MLOps Live

Join our webinar on Improving LLM Accuracy & Performance w/ Databricks - Tuesday 30th of April 2024 - 12 noon EST

What Is Overfitting in Machine Learning?

In supervised learning, machine learning (ML) models are trained to perform a specific predictive task by learning from information conveyed in historical data. This training set is created to be representative of real-world data, i.e., the data that the model will predict on, in order to maximize the chances that the model will behave as expected at inference time.

Sometimes, supervised models specialize too heavily on the noisy and incomplete patterns present in the training set and fail to generalize to new data.
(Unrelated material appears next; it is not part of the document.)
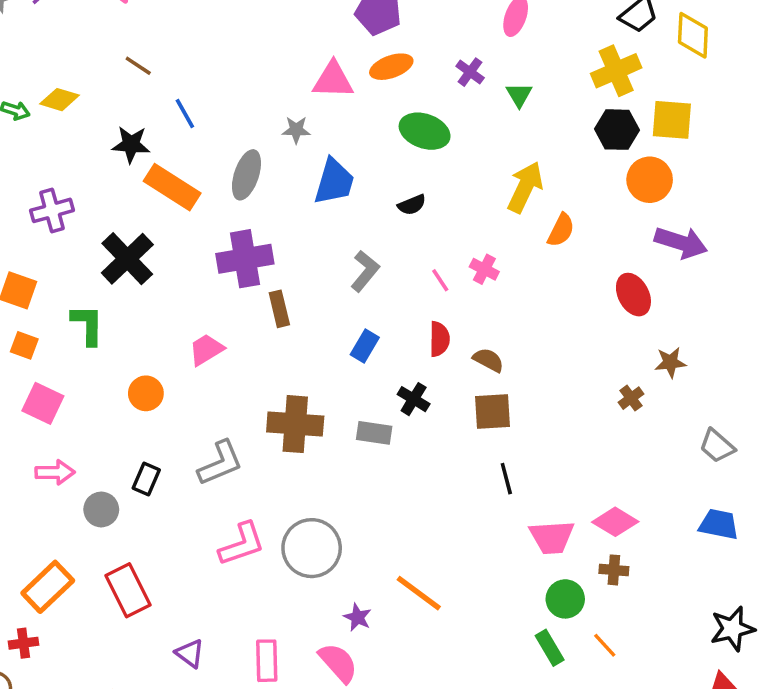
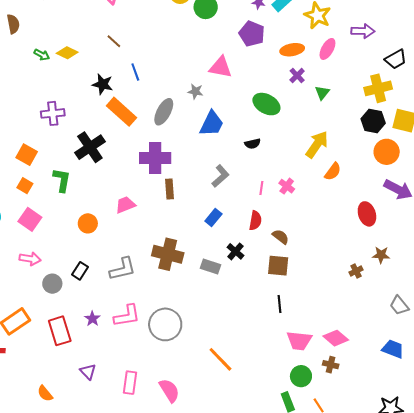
orange ellipse: (391, 67) -> (292, 50), moved
pink line: (440, 280) -> (261, 188), turned 32
purple star: (357, 617) -> (92, 319), moved

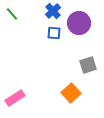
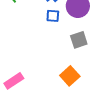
gray square: (88, 65) -> (79, 40), moved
This concept is called overfitting.

This article introduces the definition of overfitting, the reasons it occurs, and how to identify and compensate for its occurrence.

What Is Overfitting?

Model overfitting is a statistical error in supervised machine learning, whereby the trained model fits the noise in the training data rather than its actual pattern.

Let’s look at an example regression use case to better understand what overfitting is.
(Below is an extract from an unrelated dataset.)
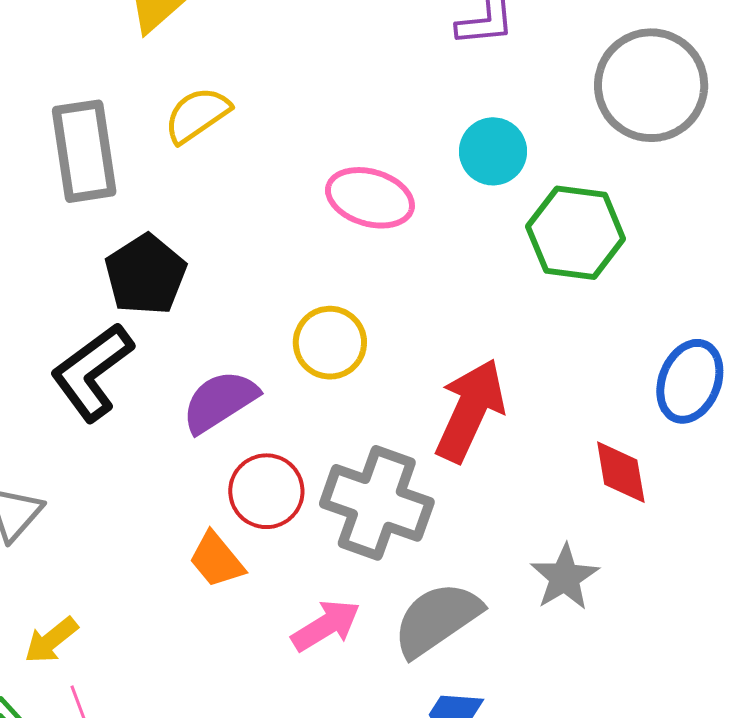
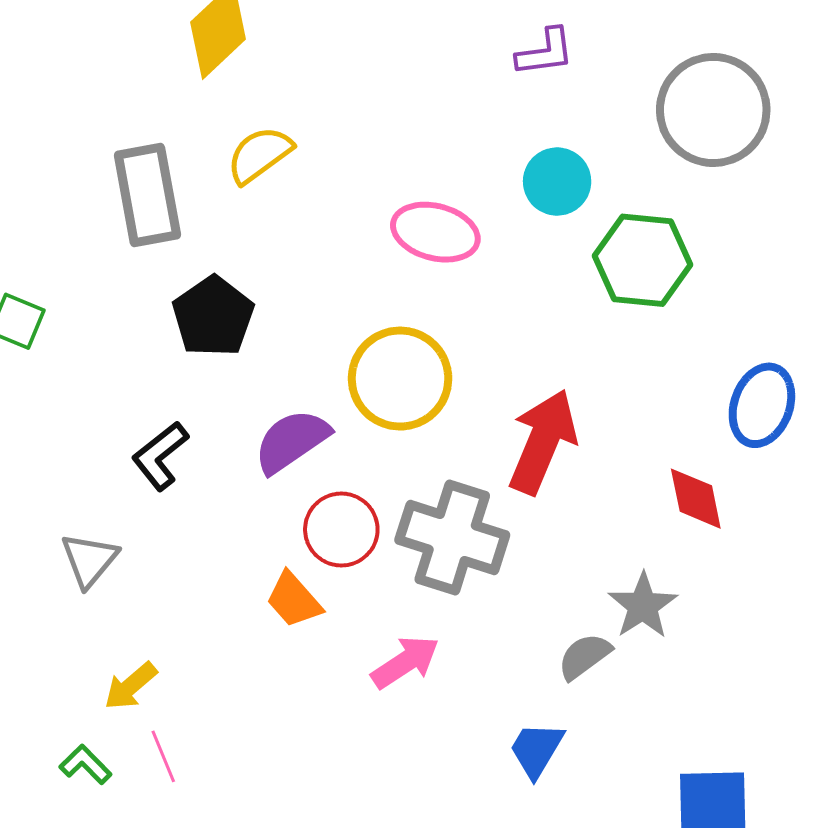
yellow circle: (330, 343) -> (400, 379), size x1.4
black L-shape: (92, 372) -> (160, 456), moved, size x0.7
gray semicircle: (437, 619) -> (584, 656), moved, size x0.6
Figure 1: Two example regression lines for the same data points, without overfitting (left) and with overfitting (right)

On the left, we have a linear regression model that fits the training data points without overfitting. On the right, we have a non-linear regression model that perfectly fits the same training data points.

The model on the right provides perfect performance metrics on the training set, and thus would seem to outperform the model on the left. When completing model evaluation on the test data, which is unseen at training time, we will learn that the opposite is true. The model on the right is unlikely to perform well (“generalize”) on the unseen data set, unless the prediction data fortuitously follows the overfitted line.

Why Does Overfitting Occur?

Overfitting in supervised machine learning can occur for a variety of reasons, the most common being:

  • The training set is too small: The data from which the model learns is not representative of the full spectrum of data that it needs to predict on.
  • The training set is too noisy: The data from which the model learns contains incorrect or missing information, limiting the model’s ability to learn a generalizable pattern.
  • The model is too complex: The model learns too precisely the patterns in the training set, including irrelevant information.
  • The model’s training regime is not tuned for the data: The parameter selection for the algorithm determines its complexity, and an incorrect selection results in a model definition or training regime that leads to overfitting.

We should also note that while overfitting is not a term associated with unsupervised ML due to the absence of a correct label, it is still possible to set up these algorithms in such a way that leads to a loss of generalization. An example is deriving n clusters on a data set of size n.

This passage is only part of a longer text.